Saved data entries
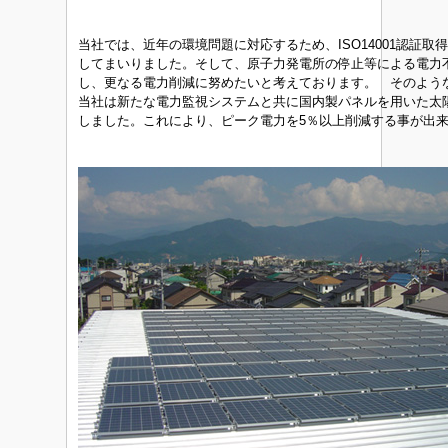
当社では、近年の環境問題に対応するため、ISO14001認証取
してまいりました。そして、原子力発電所の停止等による電力
し、更なる電力削減に努めたいと考えております。
そのような
当社は新たな電力監視システムと共に国内製パネルを用いた太
しました。
これにより、ピーク電力を5％以上削減する事が出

◆ WORK TASK
From the line containing "してまいりました。そして、原子力発電所の停止等による電力" to the last line of the data above, copy each line exactly and add nothing.

◆ WORKED SOLUTION
してまいりました。そして、原子力発電所の停止等による電力
し、更なる電力削減に努めたいと考えております。
そのような
当社は新たな電力監視システムと共に国内製パネルを用いた太
しました。
これにより、ピーク電力を5％以上削減する事が出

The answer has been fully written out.